• **DATA LISTING**:

▽

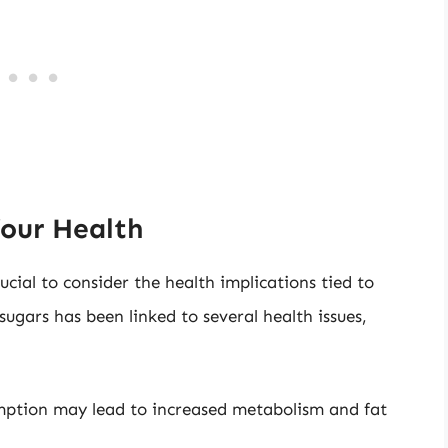
our Health
cial to consider the health implications tied to
ugars has been linked to several health issues,
mption may lead to increased metabolism and fat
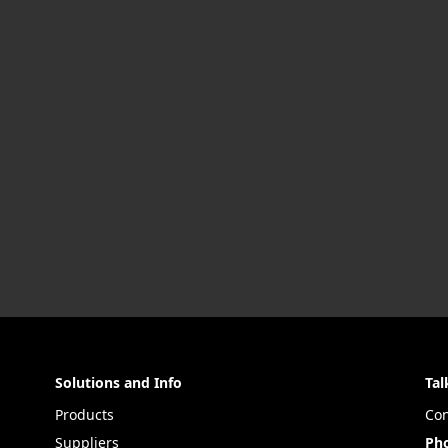
Solutions and Info
Tal
Products
Con
Suppliers
Ph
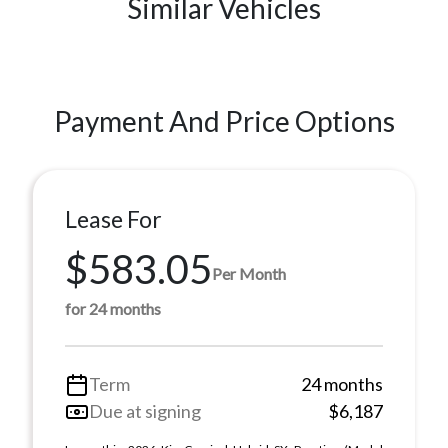
Similar Vehicles
Payment And Price Options
Lease For
$583.05
Per Month
for 24 months
Term
24 months
Due at signing
$6,187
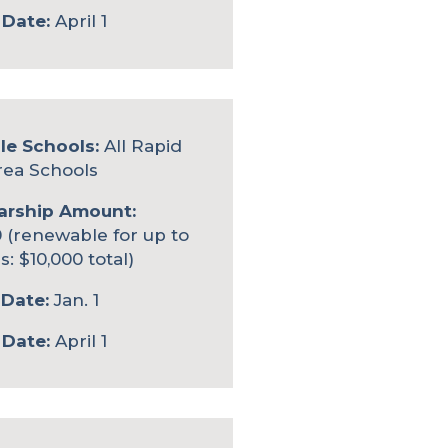
 Date:
April 1
le Schools:
All Rapid
rea Schools
arship Amount:
 (renewable for up to
s: $10,000 total)
Date:
Jan. 1
 Date:
April 1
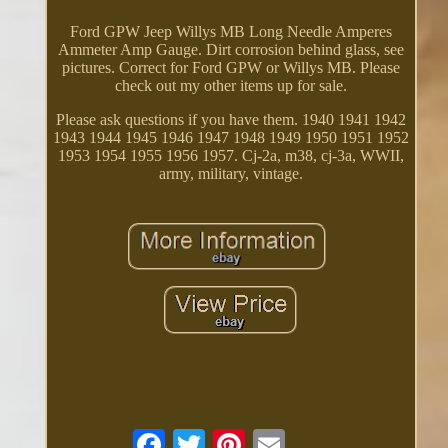
Ford GPW Jeep Willys MB Long Needle Amperes
Ammeter Amp Gauge. Dirt corrosion behind glass, see
pictures. Correct for Ford GPW or Willys MB. Please
check out my other items up for sale.
Please ask questions if you have them. 1940 1941 1942
1943 1944 1945 1946 1947 1948 1949 1950 1951 1952
1953 1954 1955 1956 1957. Cj-2a, m38, cj-3a, WWII,
army, military, vintage.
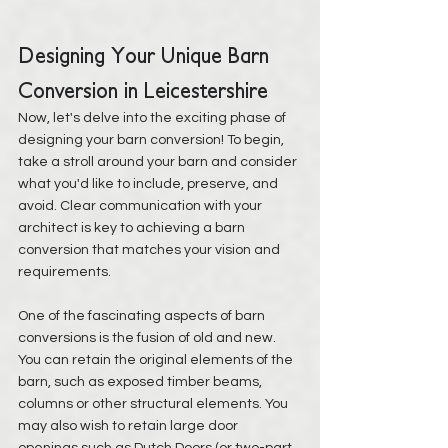
Designing Your Unique Barn 
Conversion in Leicestershire
Now, let's delve into the exciting phase of 
designing your barn conversion! To begin, 
take a stroll around your barn and consider 
what you'd like to include, preserve, and 
avoid. Clear communication with your 
architect is key to achieving a barn 
conversion that matches your vision and 
requirements.
One of the fascinating aspects of barn 
conversions is the fusion of old and new. 
You can retain the original elements of the 
barn, such as exposed timber beams, 
columns or other structural elements. You 
may also wish to retain large door 
openings such as Dutch Doors (or two-part 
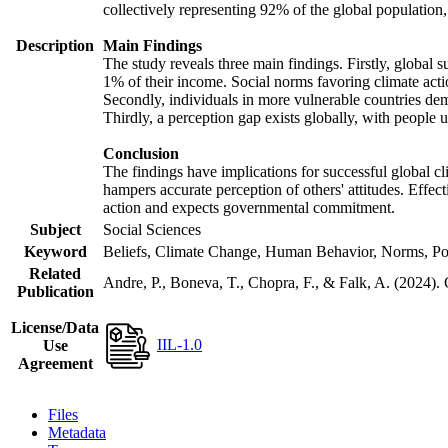
collectively representing 92% of the global populatio
Description
Main Findings
The study reveals three main findings. Firstly, global s
1% of their income. Social norms favoring climate actio
Secondly, individuals in more vulnerable countries demo
Thirdly, a perception gap exists globally, with people 
Conclusion
The findings have implications for successful global cl
hampers accurate perception of others' attitudes. Effec
action and expects governmental commitment.
Subject
Social Sciences
Keyword
Beliefs, Climate Change, Human Behavior, Norms, Po
Related
Andre, P., Boneva, T., Chopra, F., & Falk, A. (2024).
Publication
License/Data
IIL-1.0
Use
Agreement
Files
Metadata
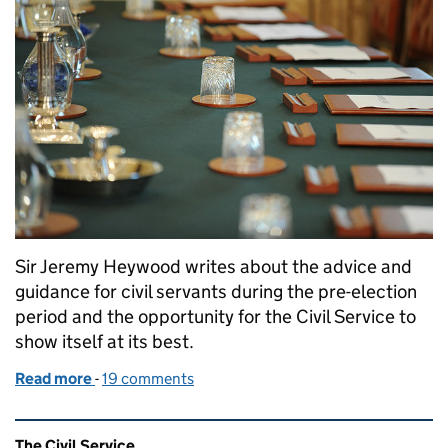
Sir Jeremy Heywood writes about the advice and
guidance for civil servants during the pre-election
period and the opportunity for the Civil Service to
show itself at its best.
Read more
-
of What ‘purdah’ means for civil servants
19 comments
Related content and links
The Civil Service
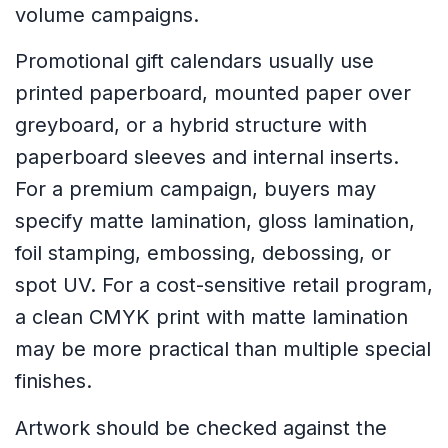
volume campaigns.
Promotional gift calendars usually use
printed paperboard, mounted paper over
greyboard, or a hybrid structure with
paperboard sleeves and internal inserts.
For a premium campaign, buyers may
specify matte lamination, gloss lamination,
foil stamping, embossing, debossing, or
spot UV. For a cost-sensitive retail program,
a clean CMYK print with matte lamination
may be more practical than multiple special
finishes.
Artwork should be checked against the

△

Print exactly the lines running from the start of the entries above to the line with "1943 1944 1945", both included; leave out any pictures.

our Health
cial to consider the health implications tied to
ugars has been linked to several health issues,
mption may lead to increased metabolism and fat
Solutions and Info
Tal
Products
Con
Suppliers
Ph
Similar Vehicles
Payment And Price Options
Lease For
$583.05
Per Month
for 24 months
Term
24 months
Due at signing
$6,187
 Date:
April 1
le Schools:
All Rapid
rea Schools
arship Amount:
 (renewable for up to
s: $10,000 total)
Date:
Jan. 1
 Date:
April 1
Ford GPW Jeep Willys MB Long Needle Amperes
Ammeter Amp Gauge. Dirt corrosion behind glass, see
pictures. Correct for Ford GPW or Willys MB. Please
check out my other items up for sale.
Please ask questions if you have them. 1940 1941 1942
1943 1944 1945 1946 1947 1948 1949 1950 1951 1952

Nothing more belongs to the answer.